La deuxième attitude, très répandue à ladite époque, prétend, toujours encore aujourd’hui, mais mezza-voce, imposer le progrès en matière d’interprétation musicale et dénier tout droit à employer des moyens anciens dans la musique ancienne. Tous les arguments furent bons, des années cinquante aux années quatre-vingt : l’intangibilité d’un diapason « absolu », l’absence de justesse et de virtuosité des instruments d’époque, la médiocrité des interprètes de seconde zone, la prétendue insatisfaction des compositeurs devant les moyens mis à leur disposition… Le temps a balayé tout cela.
L’objection qui résiste le mieux est d’ordre plus philosophique que musical. En effet, nous dit-on, même si toutes les conditions matérielles d’une exécution « authentique » (les guillemets s’imposent, vous aurez compris sans nulle doute ce que je veux dire) étaient réunies, il n’en reste pas moins que l’auditeur n’échappe pas à son époque, irréductiblement.
Certes, c’est exact, et c’est pourquoi le terme d’authenticité est inadéquat, mais je ne vois pas en quoi cela invaliderait une interprétation se fondant sur les intentions du compositeur et les usages de l’époque. L’objectif est inatteignable ; ce sont les efforts fournis en sa direction qui importent.

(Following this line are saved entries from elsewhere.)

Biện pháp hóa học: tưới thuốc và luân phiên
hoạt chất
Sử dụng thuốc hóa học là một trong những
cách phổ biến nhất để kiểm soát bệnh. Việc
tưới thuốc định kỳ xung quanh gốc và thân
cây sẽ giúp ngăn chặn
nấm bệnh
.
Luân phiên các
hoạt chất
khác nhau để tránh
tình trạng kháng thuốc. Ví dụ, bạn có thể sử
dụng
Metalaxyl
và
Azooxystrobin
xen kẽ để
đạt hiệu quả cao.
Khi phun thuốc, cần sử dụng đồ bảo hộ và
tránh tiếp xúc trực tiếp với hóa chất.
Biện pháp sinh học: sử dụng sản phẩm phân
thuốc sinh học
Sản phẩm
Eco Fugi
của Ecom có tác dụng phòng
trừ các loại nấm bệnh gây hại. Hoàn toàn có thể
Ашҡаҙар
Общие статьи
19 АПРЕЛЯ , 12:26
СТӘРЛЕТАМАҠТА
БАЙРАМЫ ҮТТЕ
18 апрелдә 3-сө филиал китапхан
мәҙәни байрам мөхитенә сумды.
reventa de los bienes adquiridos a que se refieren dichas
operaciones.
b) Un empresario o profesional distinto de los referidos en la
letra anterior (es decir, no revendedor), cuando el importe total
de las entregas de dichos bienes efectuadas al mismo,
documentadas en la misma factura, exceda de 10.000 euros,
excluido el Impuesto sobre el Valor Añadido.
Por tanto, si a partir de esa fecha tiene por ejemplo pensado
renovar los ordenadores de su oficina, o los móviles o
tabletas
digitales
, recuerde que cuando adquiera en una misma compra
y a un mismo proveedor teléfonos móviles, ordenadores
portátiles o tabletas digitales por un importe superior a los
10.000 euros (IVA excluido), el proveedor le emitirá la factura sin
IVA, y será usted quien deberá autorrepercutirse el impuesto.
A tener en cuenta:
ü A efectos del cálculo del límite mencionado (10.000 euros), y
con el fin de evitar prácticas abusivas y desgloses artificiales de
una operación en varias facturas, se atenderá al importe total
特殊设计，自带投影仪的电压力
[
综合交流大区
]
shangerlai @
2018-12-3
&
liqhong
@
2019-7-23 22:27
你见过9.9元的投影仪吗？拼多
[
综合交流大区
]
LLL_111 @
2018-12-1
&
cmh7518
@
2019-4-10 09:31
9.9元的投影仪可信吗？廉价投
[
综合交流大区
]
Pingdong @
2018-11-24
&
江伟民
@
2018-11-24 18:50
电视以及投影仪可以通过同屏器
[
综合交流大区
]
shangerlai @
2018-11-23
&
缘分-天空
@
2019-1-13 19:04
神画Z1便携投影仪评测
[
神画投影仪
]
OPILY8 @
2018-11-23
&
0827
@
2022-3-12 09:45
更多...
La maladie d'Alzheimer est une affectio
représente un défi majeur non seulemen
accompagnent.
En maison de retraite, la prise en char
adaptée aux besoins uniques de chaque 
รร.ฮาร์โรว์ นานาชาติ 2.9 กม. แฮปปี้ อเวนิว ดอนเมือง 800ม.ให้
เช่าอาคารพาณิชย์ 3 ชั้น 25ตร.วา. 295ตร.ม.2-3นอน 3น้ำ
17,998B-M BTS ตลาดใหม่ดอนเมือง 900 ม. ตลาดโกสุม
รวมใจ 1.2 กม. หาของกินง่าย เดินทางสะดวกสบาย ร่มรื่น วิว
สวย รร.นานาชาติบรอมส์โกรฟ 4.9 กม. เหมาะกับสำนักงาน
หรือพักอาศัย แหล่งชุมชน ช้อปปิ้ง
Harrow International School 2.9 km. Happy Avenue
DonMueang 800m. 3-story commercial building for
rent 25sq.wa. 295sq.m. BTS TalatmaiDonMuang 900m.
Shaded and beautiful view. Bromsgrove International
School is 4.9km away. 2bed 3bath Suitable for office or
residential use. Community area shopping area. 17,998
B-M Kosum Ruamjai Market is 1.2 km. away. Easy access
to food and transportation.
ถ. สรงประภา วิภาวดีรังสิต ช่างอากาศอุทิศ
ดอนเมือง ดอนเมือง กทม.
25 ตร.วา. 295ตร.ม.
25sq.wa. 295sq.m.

La préférence pour le piano dans Bach n’est, au fond et bien évidemment, qu’une question de goût, qu’il n’est nul besoin de vouloir justifier, et certainement pas en tentant de disqualifier le clavecin. Mais ce goût n’a de valeur, à mon sens, que s’il s’est affronté à la réalité historique et musicologique des choses. Mais je sais bien que je prêche dans le désert, tant la valeur du goût est une notion totalement étrangère à nos contemporains.


Le cas de Glenn Gould est cependant particulier car les caractéristiques, extrêmes, de son jeu (analyse, absence de pathos, tempo, articulation…) ont une fâcheuse tendance selon moi à détruire les œuvres qu’il interprète (écoutez ses Mozart, Beethoven, voire Haydn).

Seul Bach résiste, comme il résiste à tout, et cette note étant déjà trop longue et trop pesante, je tenterais une explication une prochaine fois, qui sera peut-être aussi une tentative d’analyser pourquoi sa musique résonne en moi comme aucune autre.

mercredi, 18 janvier 2006

Où il est question (6)

Où il est question de l'entretien de la langue de Jean-Sébastien Bach.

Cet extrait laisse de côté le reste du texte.